2011年10月03日

ワイルドスピードメガマックス 映画館

ワイルドスピードメガマックス 映画館

 素直に楽しめる映画です。タイトルのとおり乱暴でスピーディなアクションが連続的に繰り返されます。どうやって撮影したのだろう。ものすごい費用がかかっているようですが興行は成功して回収するでしょう。
 ブラジル・リオデジャネイロの急斜面にあるスラムを根城にして、いわゆる義賊(ぎぞく、弱気を助け強気をくじく悪人)が、本物の悪人と悪人と結託した警察職員たちを叩くストーリー運びとなっています。アクションシーンでは、たくさんのスポーツカータイプの乗用車が用いられています。車好きの人たちへのサービス映画です。
 テーマとなる「愛」は、「家族愛」です。血縁関係がある者同士、加えて血縁関係がない者同士でも心が通い合えば「家族」です。古い日本の社会体制を思い起こします。ボスがいて、その下に互いを家族と呼ぶ仲間がいる。古典的です。ときおり、市街地を見下ろすイエス・キリストの大きな像が映し出されます。
 大金庫に保管された大金を奪って山分けののち優雅に静かに暮らすことがそれぞれの目標です。敵対するグループの大将同士の見た目が似ているので、どっちがどっちかわからなくなります。メンバー同士の風貌もなにげなく似ています。だからどうということもありません。銃のドンパチ、腕力のボコボコ、激しい音楽と車の排気音、爆発ありとにぎやかな映画です。どんでんがえしも見事で、気分がすかっとします。
 義賊たちは、「生き方をやり直したい」とつぶやきます。
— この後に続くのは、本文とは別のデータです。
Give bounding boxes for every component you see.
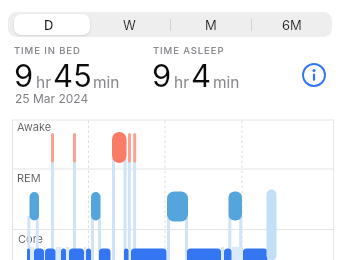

こどもの頃に親を亡くして、家族に恵まれないまま大人になった輩(やから、仲間のうちのひとり)もいます。ボスはいますが、絶対服従ではありません。まず、ボス以外の人間たちはボスの意向に反発します。ボスの態度や姿勢、人柄に納得して、彼らは自分の意思でボスを支えます。各自、主体性があります。心の動きの表現が上手です。
 シリーズものだということは、この映画を見たあとで知りました。
(その後思い出したこと)
 クレジットタイトルというのでしょうか。製作にかかわった人たちや組織の名称等が流れ終わる頃にもうワンシーンが流れます。それは次回作へ続くというきっかけで、舞台はモスクワになるようです。